In 2019, social media and cyberbullying researchers Justin W. Patchin and Sameer Hinduja suggested just that: a harm-reduction model that treats adolescents as capable decision-makers and provides them with advice like turning off location services and minimizing identifying features in explicit photos. It’s the modern version of teaching kids about contraception. As part of a comprehensive approach, Zaloom offers high schoolers suggestions for avoidance: saying things like “I used up all my data,” “My dad checks my phone,” or more direct refrains like “I’m not into that.” She asks teens to contemplate: “What are you going for? Fun in a moment? Are you bored? If it’s longing for connection, is this the way to get there?”

But there’s a problem with asking them to adopt an “I’m a person who thinks before I sext” identity. In Sexting Panic, Hasinoff describes a PSA featuring a young woman named Sarah, whose online photos attract an uncomfortable amount of male attention. She becomes distressed when a coach says, “Love the new tattoo, Sarah,” and a movie theater usher asks, “Hey, Sarah, what color underwear today?” The framing of the story insinuates that this is all Sarah’s fault: “Anything you post online, anyone can see…. Think before you post.” As Hasinoff puts it, this messaging asks adolescents “to be responsible for their own safety by making the choice to never trust anyone to respect their privacy.” To demonstrate what’s wrong with that, she compares it to an imaginary image of a girl being harassed while wearing a short skirt. The advice: “Think before you get dressed.”

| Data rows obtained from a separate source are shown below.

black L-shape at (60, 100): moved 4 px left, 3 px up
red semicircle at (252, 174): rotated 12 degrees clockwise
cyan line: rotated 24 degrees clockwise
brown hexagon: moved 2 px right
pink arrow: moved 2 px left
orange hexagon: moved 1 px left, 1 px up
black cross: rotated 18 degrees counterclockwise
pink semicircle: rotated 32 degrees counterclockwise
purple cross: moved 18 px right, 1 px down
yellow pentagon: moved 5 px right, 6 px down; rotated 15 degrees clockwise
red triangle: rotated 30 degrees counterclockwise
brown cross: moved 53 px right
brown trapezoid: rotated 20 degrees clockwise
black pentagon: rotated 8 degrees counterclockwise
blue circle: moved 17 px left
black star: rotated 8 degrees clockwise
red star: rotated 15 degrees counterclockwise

Sext-ed that instead sets an expectation of privacy is a better way to go. Shifting the focus from creation to consent can mean establishing clearer boundaries: Don’t send a sext to someone unless you’re sure they want to see it. Don’t make repeated requests. Don’t forward without permission. These negatively framed edicts can stand because they don’t apply just to teens; they apply to everyone. But any message that amounts to “Don’t be a bad person,” Blanton says, “has historically been a very difficult message with adolescents.”

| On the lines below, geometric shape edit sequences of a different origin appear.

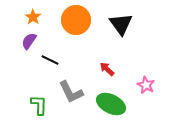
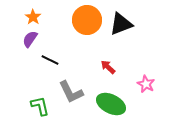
orange circle: moved 11 px right
black triangle: rotated 45 degrees clockwise
purple semicircle: moved 1 px right, 2 px up
red arrow: moved 1 px right, 2 px up
pink star: moved 1 px up
green L-shape: moved 1 px right, 1 px down; rotated 15 degrees counterclockwise
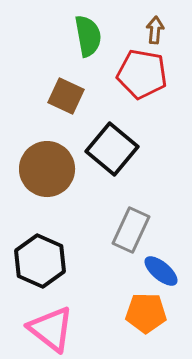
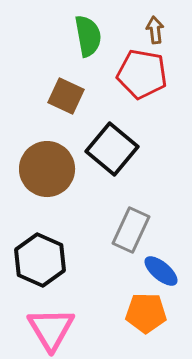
brown arrow: rotated 12 degrees counterclockwise
black hexagon: moved 1 px up
pink triangle: rotated 21 degrees clockwise
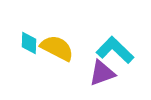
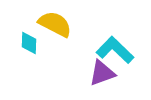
yellow semicircle: moved 2 px left, 24 px up
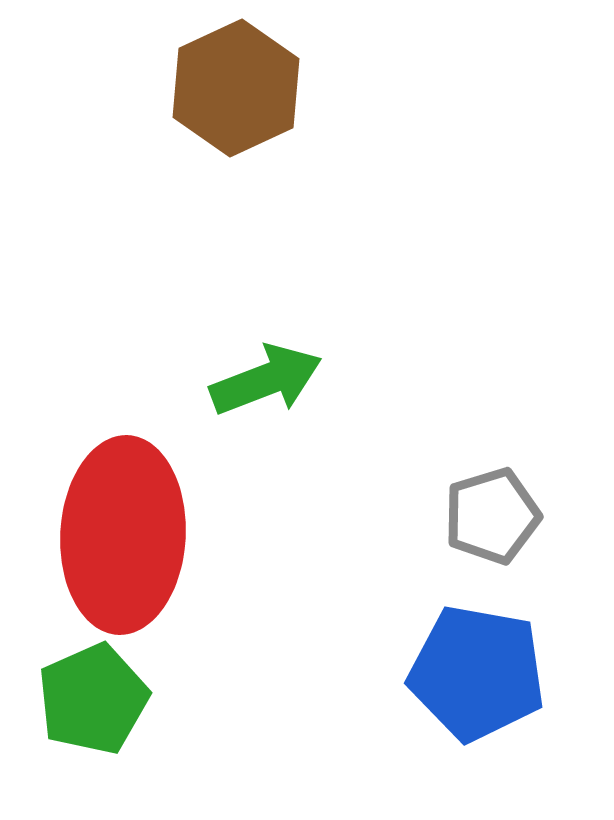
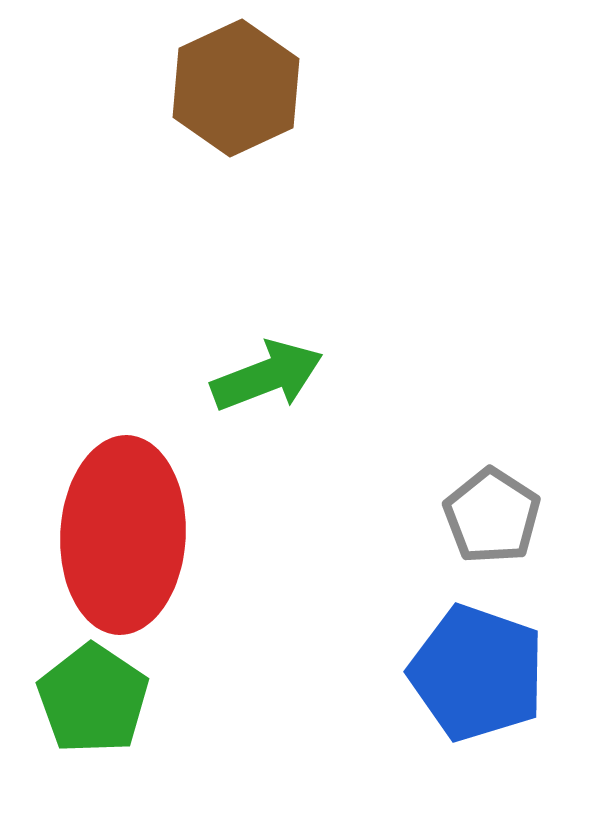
green arrow: moved 1 px right, 4 px up
gray pentagon: rotated 22 degrees counterclockwise
blue pentagon: rotated 9 degrees clockwise
green pentagon: rotated 14 degrees counterclockwise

To overcome restrictive sexting recommendations, we could move to messaging that sounds like: “I’m the kind of person who sexts only if I think I’m going to enjoy it and do it in ways my partners will enjoy.”

In 2008, an Ohio teen died by suicide after allegedly being bullied over a nude that her ex-boyfriend forwarded without her consent. Similar scenarios have unfolded in Florida and Tennessee. These stories capitalize on two societal anxieties: suspicion around new technology and discomfort with girls becoming sexual. After all, most Americans still treat female sexuality as something that emerges at 18 fully formed, like Aphrodite out of the sea.

And for the most part, so does the law. Only 29 states and Washington, D.C., mandate sex education, and only 19 states require that contraception be included in the curriculum, despite decades of research proving that comprehensive sex education produces better outcomes. This state of affairs owes partly to contradictions. For both sex and sexting, vulnerability can be a reason to do it and also a risk. Sexual activity can be a way to feel more in control and independent, but it can also cause some to grow up too fast, either in actuality or in another’s perception. It should come as no surprise then that the adults who fight for Dobbs, anti-trans legislation, and Florida’s “Don’t say period” bill speak to teens about sexting the way Coach Carr talks about sex in Mean Girls: “You’re going to want to take off your clothes and touch each other. But if you do…you will get chlamydia…and die.” But there is another way forward.

When Bianca becomes a parent, she tells me, she won’t stop at harm-reduction messaging. Today, she’s reached 5-foot-4, her long brown hair has curtain bangs, and she’s no longer buying into the anti-sexting narrative. She finds the names of campaigns like “Respect Me Don’t Sext Me” downright insulting to teens. She plans to tell her kids one day that sensuality and sexuality are not “something you do in the dark and you don’t tell anyone.” She pictures having two or three kids, at least one girl and one boy. In her vision, they are free and compassionate spirits, “leaning into how beautiful and special it is that we get to engage with each other in these various ways and feeling really grateful for that instead of ashamed of it.”